すると、目の前にゲーム画面そのままの半透明のウインドウが出現した。
「おお、出た!」
俺は思わず叫ぶ。
そして画面に目を凝らした。
そこには――、
名前:アルク
職業:テイマー Lv.1
HP:30/30
MP:15/15
筋力:5
体力:6
敏捷:7
魔力:4
器用:8
運:10
スキル:【テイム】Lv.1、【モンスター鑑定】Lv.1、【絶対服従(神獣限定)】UNIQUE
「うーん……やっぱりパッとしないステータスだな。いかにもモブって感じ……」
俺は肩を落とした。
レベルが1しかないから仕方ないけど、とにかくステータスが低い。
テイマーなのに魔力が4しかないし。
「いや、これはアウトでしょ……」
俺は思わずつぶやいた。
これでは弱いモンスターすらテイムできるかどうか。
「ん……?」
ふと、スキル欄の最後に見慣れない文字があることに気づいた。
【絶対服従(神獣限定)】UNIQUE
「ぜったいふくじゅう……しんじゅうげんてい……?」
なんだこのスキル?
「UNIQUEってことは、ユニークスキルか? モンテマにはそんなスキルなかったはずだけど……」
もしかして、と思った。
「転生特典ってやつか!?」
期待に胸が膨らむ――が、すぐに『あること』に気づいてガックリした。
「神獣限定?」
モンテマにおいて【神獣】というのは伝説上の存在だ。
レア中のレアモンスターで、俺はゲーム内で一度だけ見たことがある程度だった。
ちなみにテイムして仲間にしようとしたけど、あっさり失敗した。
神獣テイムは超難易度なのだ。
だから、神獣を絶対に服従させるスキルというのはすごい――といえるけど。
「肝心の神獣に遭遇することがまずないんだよな……」
まあ、ものすごく運よく神獣に出会えたら、また話は変わってくるか。
そのレア中のレアである神獣以外には、俺のテイムはほとんど用をなさないと見ていいだろう。
ああ、どうせなら【経験値100倍】とか【全属性魔法習得】とか、そういう分かりやすく最強のスキルを得たかった。
「……嘆いても仕方ない、か」
俺は気持ちを切り替えることにした。
神獣テイムは――あまりにも低確率の話だから期待しない。
まずは自分の力で、この世界で生きていく術を探っていく。
まずは生活の基盤を固めないと、な。
アルクの家を見回すと、わずかな食料と金があるだけだった。
ちなみにアルクは両親を亡くしており、近隣の人たちにお世話になりつつ、自活していた。十歳なのにえらい!
当面の食い扶持を稼ぐため、俺は薬草類の原料採取に向かうことにした。
初心者テイマーでもできる、数少ない稼ぎ手段だ。
――というわけで家の近くにある森に入り、ゲーム知識を頼りに薬草を探す。
幸いゲームに登場する薬草類はどれも特徴的なビジュアルだったので、見分けるのが容易だ。

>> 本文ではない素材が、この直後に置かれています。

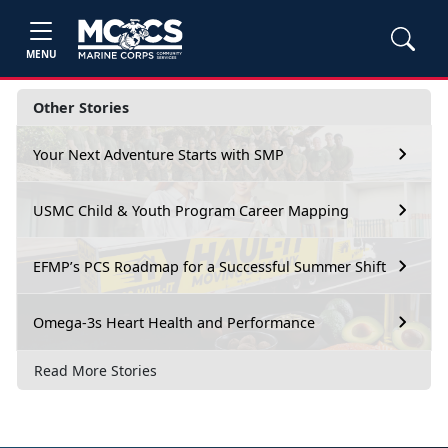
MENU
Other Stories
Your Next Adventure Starts with SMP
USMC Child & Youth Program Career Mapping
EFMP’s PCS Roadmap for a Successful Summer Shift
Omega-3s Heart Health and Performance
Read More Stories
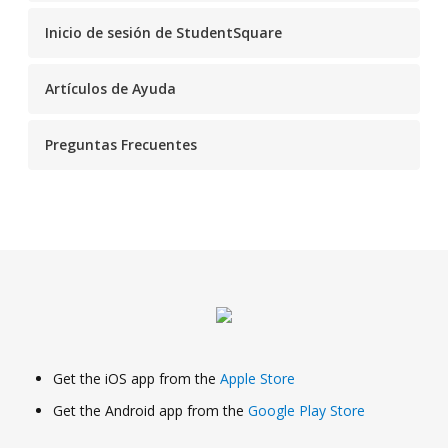
Inicio de sesión de StudentSquare
Artículos de Ayuda
Preguntas Frecuentes
Get the iOS app from the
Apple Store
Get the Android app from the
Google Play Store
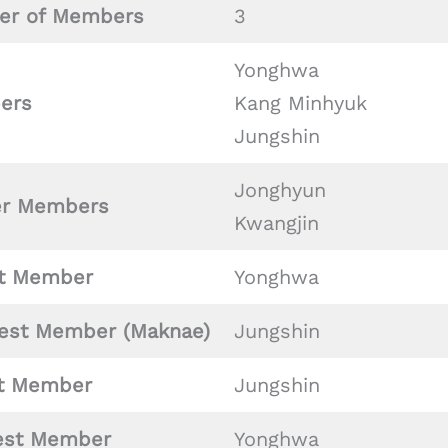
r of Members
3
Yonghwa
ers
Kang Minhyuk
Jungshin
Jonghyun
er Members
Kwangjin
t Member
Yonghwa
est Member (Maknae)
Jungshin
st
Member
Jungshin
est Member
Yonghwa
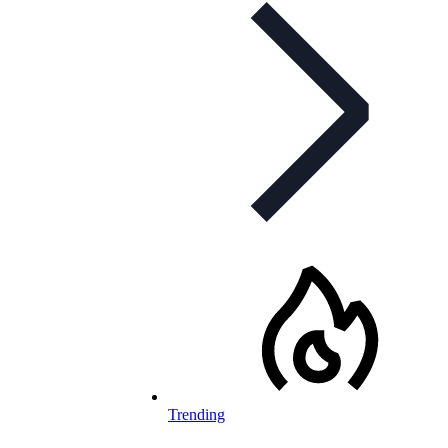
Trending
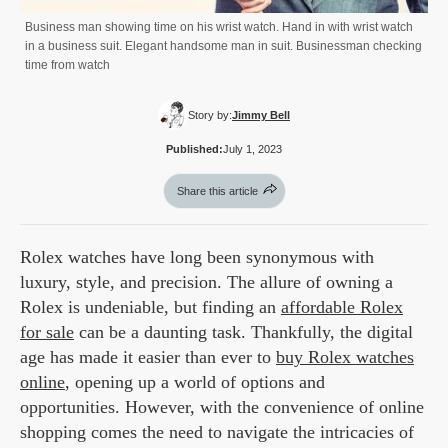
Business man showing time on his wrist watch. Hand in with wrist watch
in a business suit. Elegant handsome man in suit. Businessman checking
time from watch
Story by:
Jimmy Bell
Published:
July 1, 2023
Share this article
Rolex watches have long been synonymous with
luxury, style, and precision. The allure of owning a
Rolex is undeniable, but finding an
affordable Rolex
for sale
can be a daunting task. Thankfully, the digital
age has made it easier than ever to
buy Rolex watches
online
, opening up a world of options and
opportunities. However, with the convenience of online
shopping comes the need to navigate the intricacies of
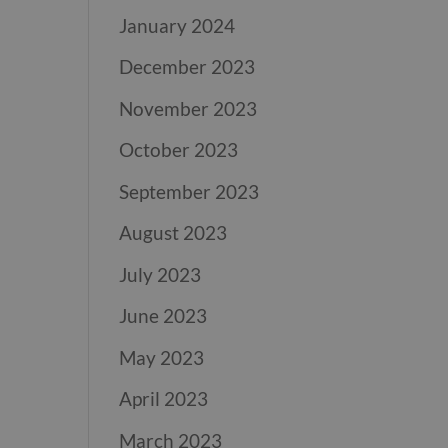
January 2024
December 2023
November 2023
October 2023
September 2023
August 2023
July 2023
June 2023
May 2023
April 2023
March 2023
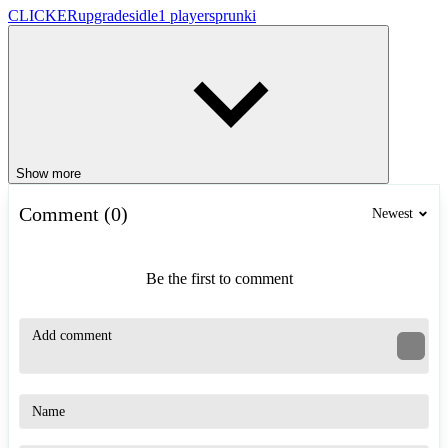
CLICKER
upgrades
idle
1 player
sprunki
Show more
Comment (0)
Newest
Be the first to comment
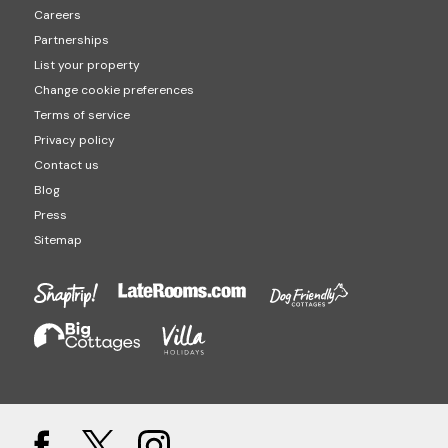
Careers
Partnerships
List your property
Change cookie preferences
Terms of service
Privacy policy
Contact us
Blog
Press
Sitemap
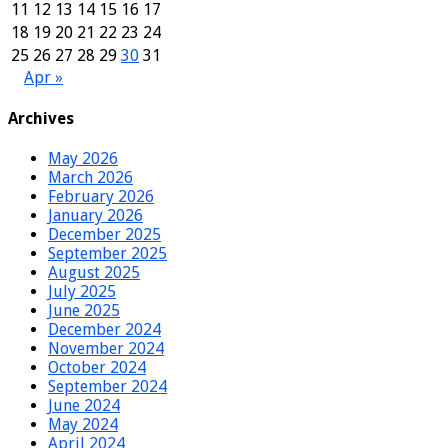
11
12
13
14
15
16
17
18
19
20
21
22
23
24
25
26
27
28
29
30
31
Apr »
Archives
May 2026
March 2026
February 2026
January 2026
December 2025
September 2025
August 2025
July 2025
June 2025
December 2024
November 2024
October 2024
September 2024
June 2024
May 2024
April 2024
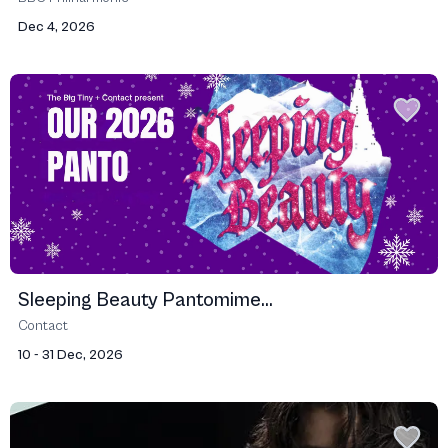
Dec 4, 2026
Sleeping Beauty Pantomime...
Contact
10 - 31 Dec, 2026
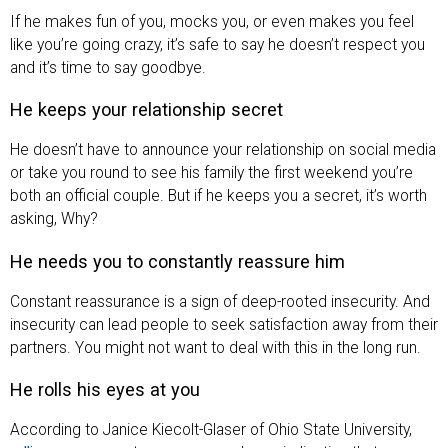
If he makes fun of you, mocks you, or even makes you feel
like you’re going crazy, it’s safe to say he doesn’t respect you
and it’s time to say goodbye.
He keeps your relationship secret
He doesn’t have to announce your relationship on social media
or take you round to see his family the first weekend you’re
both an official couple. But if he keeps you a secret, it’s worth
asking, Why?
He needs you to constantly reassure him
Constant reassurance is a sign of deep-rooted insecurity. And
insecurity can lead people to seek satisfaction away from their
partners. You might not want to deal with this in the long run.
He rolls his eyes at you
According to Janice Kiecolt-Glaser of Ohio State University,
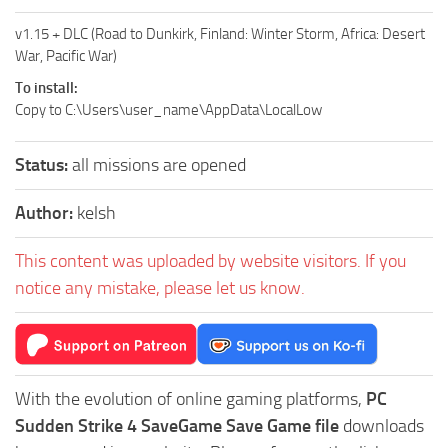
v1.15 + DLC (Road to Dunkirk, Finland: Winter Storm, Africa: Desert
War, Pacific War)
To install:
Copy to C:\Users\user_name\AppData\LocalLow
Status:
all missions are opened
Author:
kelsh
This content was uploaded by website visitors. If you
notice any mistake, please let us know.
With the evolution of online gaming platforms,
PC
Sudden Strike 4 SaveGame Save Game file
downloads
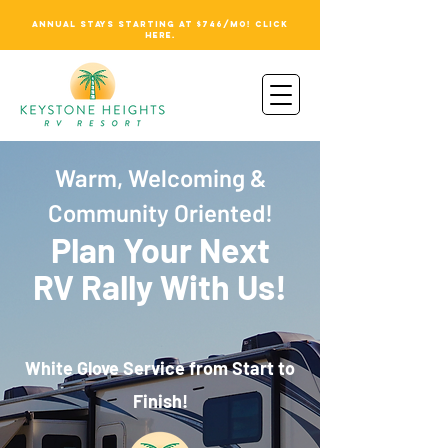
ANNUAL STAYS STARTING AT $746/MO! CLICK
HERE.
Warm, Welcoming &
Community Oriented!
Plan Your Next
RV Rally With Us!
White Glove Service from Start to
Finish!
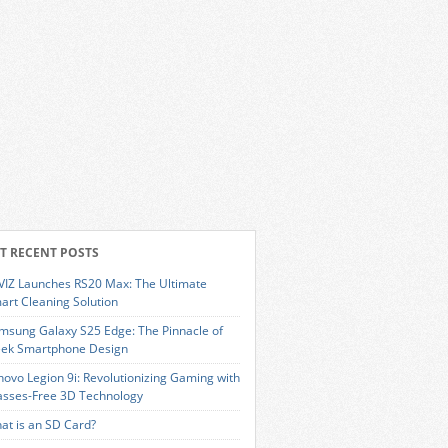
T RECENT POSTS
VIZ Launches RS20 Max: The Ultimate
art Cleaning Solution
msung Galaxy S25 Edge: The Pinnacle of
eek Smartphone Design
novo Legion 9i: Revolutionizing Gaming with
asses-Free 3D Technology
at is an SD Card?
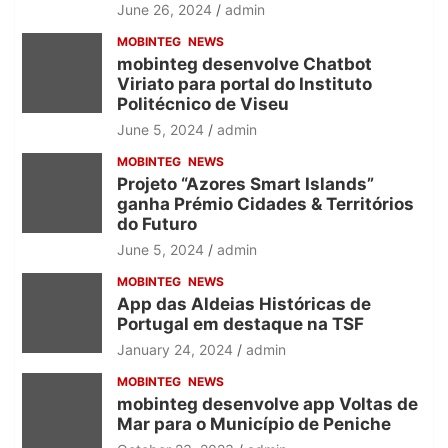
June 26, 2024
admin
MOBINTEG
NEWS
mobinteg desenvolve Chatbot
Viriato para portal do Instituto
Politécnico de Viseu
June 5, 2024
admin
MOBINTEG
NEWS
Projeto “Azores Smart Islands”
ganha Prémio Cidades & Territórios
do Futuro
June 5, 2024
admin
MOBINTEG
NEWS
App das Aldeias Históricas de
Portugal em destaque na TSF
January 24, 2024
admin
MOBINTEG
NEWS
mobinteg desenvolve app Voltas de
Mar para o Município de Peniche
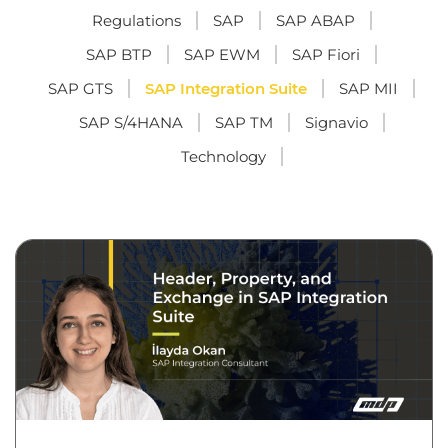
Regulations
SAP
SAP ABAP
SAP BTP
SAP EWM
SAP Fiori
SAP GTS
SAP Integration Suite
SAP MII
SAP S/4HANA
SAP TM
Signavio
Technology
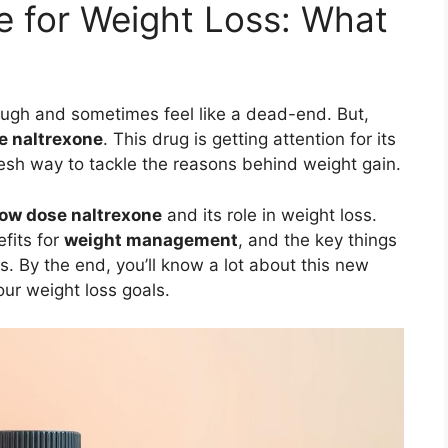
 for Weight Loss: What
ough and sometimes feel like a dead-end. But,
e naltrexone
. This drug is getting attention for its
 fresh way to tackle the reasons behind weight gain.
low dose naltrexone
and its role in weight loss.
efits for
weight management
, and the key things
s. By the end, you’ll know a lot about this new
our weight loss goals.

「お、これは煎じると『回復薬草』になるし、こっちは『マナポーション』の材料になるな」
その辺りの知識は一通り頭に入っている。
順調に薬草類の原料を集めていくが、気が付くと森の奥深くまで来ていた。
ちょっと深入りしすぎたか……?
「っていうか、帰り道はどっちだっけ……」
まずいぞ、迷子だ。
薬草類の採取が順調すぎて、つい調子に乗って進み過ぎた――。
「早く戻らないと……!」
今はいいけど、夜になると森の中には魔獣が出てくるのだ。
「それはアウトだよな……」
魔獣とエンカウントしたら俺なんて一たまりもない。
うろうろ……うろうろ……。
焦り出すと、かえって道に迷ってしまう。
分かってはいても、じっとしていたら永遠に森を出られない。
進むしかない――。
「まずいまずい……どんどん道が分からなくなるぞ……」
迷子あるあるだった。
進めば進むだけ、ドツボにはまる。
かといって、立ち止まることもできない。
俺の焦りは最高潮に達していた。
「どうしよう――」
祈るような気持ちで道を探し続けていると、
きらきら……。
前方にある茂みの奥から、虹色の光がもれていた。
「なんだ……?」
俺は茂みをかき分け、光源に向かう。
あの光には妙に惹きつけられる何かがあった。
呼ばれているような気さえした。
あの光は、俺を求めている――。
さらに進み、開けた場所に出たところで、俺は虹色の光を発していたものに出会った。
「卵……?」
卵は高さ3メートルくらいで、結構大きい。
表面には複雑な文様が描かれていて、単なる動物の卵とは明らかに違う雰囲気があった。
「っていうか、これって――まさか」
ごくりと喉を鳴らす。
まさか、これって……!
「見覚えがあるぞ……!」
急激に興奮が湧き上がってくる。
そうだよ、間違いない。
モンテマの隠しゲリライベントで超低確率で入手できる激レアドロップ品――。
「【神獣の卵】じゃないか……!?」
信じられない気持ちだった。
まさか、こんなに都合よく見つかるなんて。
それとも、これも俺が持っているスキルの効能なんだろうか。
偶然か。
それとも出会うべくして出会ったのか。
いや、そんな運命論的なことはどうでもいい。
俺はおそるおそる卵の表面に手を触れた。
温かい――。
内側から、どくん、どくん、と力強い鼓動を感じた。
卵の内部には間違いなく命が脈動している!
ならば――、
「【テイム】!」
俺は高らかに叫んだ。
神獣限定だという俺のテイム能力、上手く作用してくれよ――!
そんな祈りが通じたのか、
ぴしっ……ぴき……ぱきん……っ!
卵にヒビが入っていく。
内側から虹色の光がさらにあふれる。
「いいぞ、出てこい……!」
ぱりんっ!
ついに卵が割れ、中から小さな影が飛び出した。
虹色の燐光をまとった赤い竜だ。
大きさは手のひらに乗るくらいの可愛らしいサイズだった。
プチドラゴンってところだろうか。
きゅうん。
俺の手にちょこんと乗り、愛らしい態度で俺を見上げてくる。
「この感じは――【テイム】成功だな! やったぞ!」
超レアモンスターである神獣を、俺は手なずけたんだ。
と、赤い竜が俺の手から離れ、空中でまばゆい光を放つ。
なんだ――?
やがて光が収まると、そこには竜ではなく一人の女の子が立っていた。
赤い髪をツインテールにした十歳くらいの可憐な少女だ。
額からは小さな角が生え、耳はエルフのように尖っている。
そして背中からは竜の翼が生えていた。
「【人化】……?」
「ほう? 勝手に【人化】させられたということは――貴様が我の主か」
彼女は俺を見て、ふんと鼻を鳴らした。